For years, clients asked us what was the REAL cost of non-compliance (with HIPAA, PCI, etc).  Thankfully, Dr. Ponemon & his team put some real numbers to the cost of breaches.

 

Now, I’m constantly asked “what’s the harm in posting on facebook”, “using dropbox or google drive”, “buying Google glasses” or “why should we care about drones – video cameras watch us anyway”.

 

Prof. Neil Richards is diving head-on into this pool and he’s got some smart things to say.

From his abstract:

First, we must recognize that surveillance transcends the public-private divide. Even if we are ultimately more concerned with government surveillance, any solution must grapple with the complex relationships between government and corporate watchers.
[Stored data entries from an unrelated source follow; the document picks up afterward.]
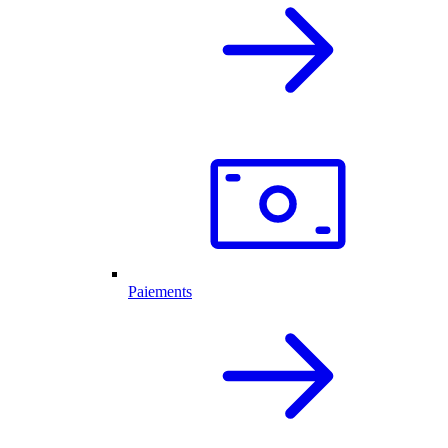
Paiements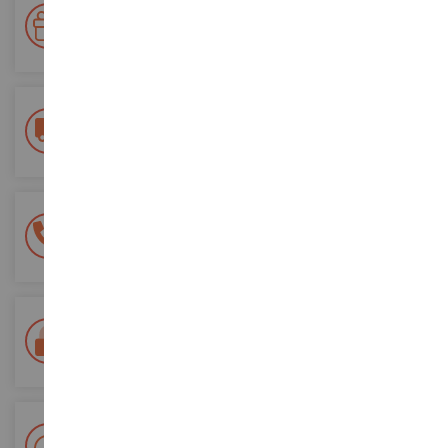
Votre fidélité récompensée !
Accumulez des points lors de vos achats et utilisez les pour
vos futures commandes
Frais de ports offerts
dès 150€ d'achat
(en France métropolitaine)
Une équipe de 8 personnes
à votre écoute du lundi au samedi
Tél. 02 33 96 02 79
Paiement 100% sécurisé
Sécurisation de tous vos paiements
Livraison en 48/72h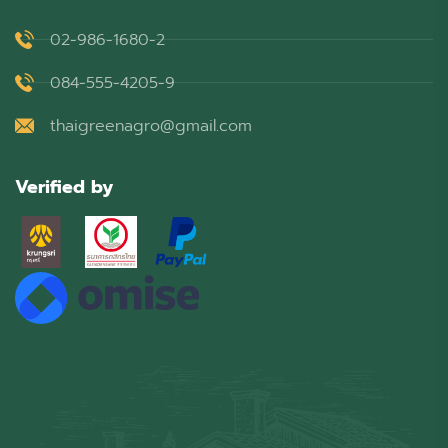
02-986-1680-2
084-555-4205-9
thaigreenagro@gmail.com
Verified by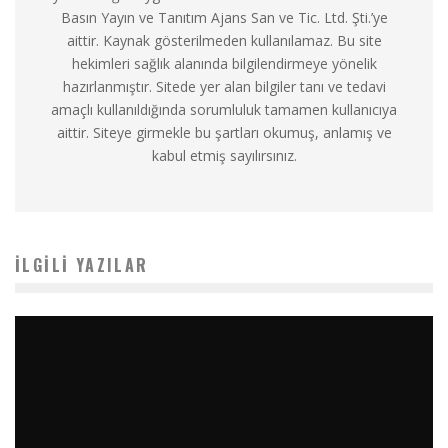
Basın Yayın ve Tanıtım Ajans San ve Tic. Ltd. Şti.’ye
aittir. Kaynak gösterilmeden kullanılamaz. Bu site
hekimleri sağlık alanında bilgilendirmeye yönelik
hazırlanmıştır. Sitede yer alan bilgiler tanı ve tedavi
amaçlı kullanıldığında sorumluluk tamamen kullanıcıya
aittir. Siteye girmekle bu şartları okumuş, anlamış ve
kabul etmiş sayılırsınız.
İLGILI YAZILAR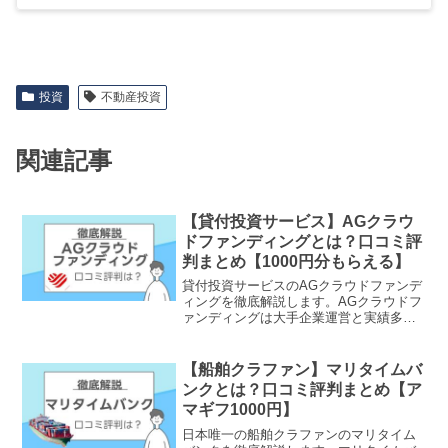
投資
不動産投資
関連記事
【貸付投資サービス】AGクラウ
ドファンディングとは？口コミ評
判まとめ【1000円分もらえる】
貸付投資サービスのAGクラウドファンデ
ィングを徹底解説します。AGクラウドフ
ァンディングは大手企業運営と実績多数
で信頼性の高い投資会社です。利回りの
高さか安定性の高さかを選んで投資でき
ます。お得なキャンペーンも実施中で
【船舶クラファン】マリタイムバ
す。
ンクとは？口コミ評判まとめ【ア
マギフ1000円】
日本唯一の船舶クラファンのマリタイム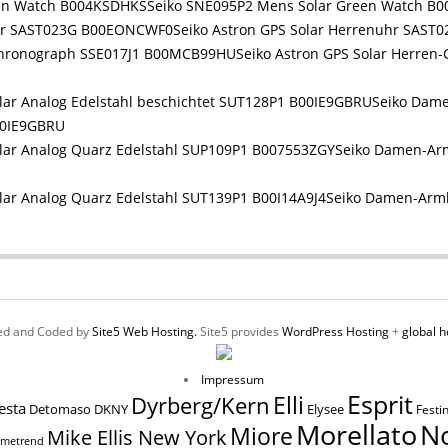
Seiko SNE095P2 Mens Solar Green Watch B
Seiko Astron GPS Solar Herrenuhr SAS
Seiko Astron GPS Solar Herren
Seiko Dame
00IE9GBRU
Seiko Damen-Ar
Seiko Damen-Armb
ed and Coded by
Site5 Web Hosting.
Site5 provides
WordPress Hosting
+
global h
Impressum
Esprit
Elli
Dyrberg/Kern
esta
Elysee
Detomaso
DKNY
Festi
N
Morellato
Miore
Mike Ellis New York
imetrend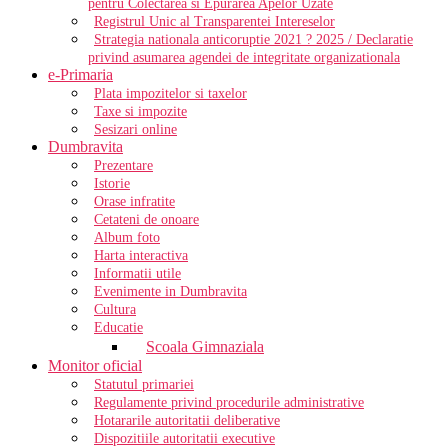
pentru Colectarea si Epurarea Apelor Uzate
Registrul Unic al Transparentei Intereselor
Strategia nationala anticoruptie 2021 ? 2025 / Declaratie
privind asumarea agendei de integritate organizationala
e-Primaria
Plata impozitelor si taxelor
Taxe si impozite
Sesizari online
Dumbravita
Prezentare
Istorie
Orase infratite
Cetateni de onoare
Album foto
Harta interactiva
Informatii utile
Evenimente in Dumbravita
Cultura
Educatie
Scoala Gimnaziala
Monitor oficial
Statutul primariei
Regulamente privind procedurile administrative
Hotararile autoritatii deliberative
Dispozitiile autoritatii executive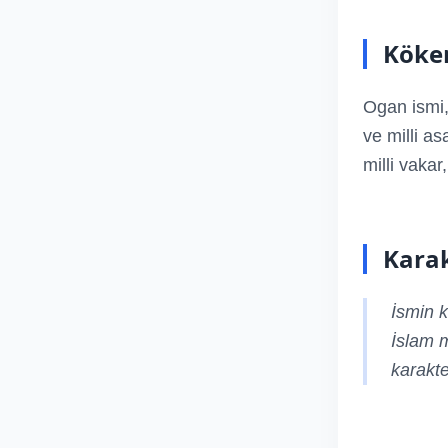
Köken
Ogan ismi,
ve milli as
milli vakar
Karak
İsmin k
İslam m
karakte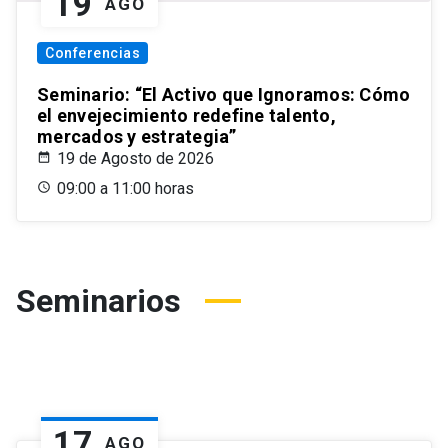
19
AGO
Conferencias
Seminario: “El Activo que Ignoramos: Cómo
el envejecimiento redefine talento,
mercados y estrategia”
19 de Agosto de 2026
09:00 a 11:00 horas
Seminarios
17
AGO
Second, we must recognize that secret surveillance is illegitimate, and prohibit the creation of any domestic surveillance programs whose existence is secret. Third, we should recognize that total surveillance is illegitimate and reject the idea that it is acceptable for the government to record all Internet activity without authorization. Fourth, we must recognize that surveillance is harmful. Surveillance menaces intellectual privacy and increases the risk of blackmail, coercion, and discrimination; accordingly, we must recognize surveillance as a harm in constitutional standing doctrine.

via The Dangers of Surveillance by Neil Richards :: SSRN.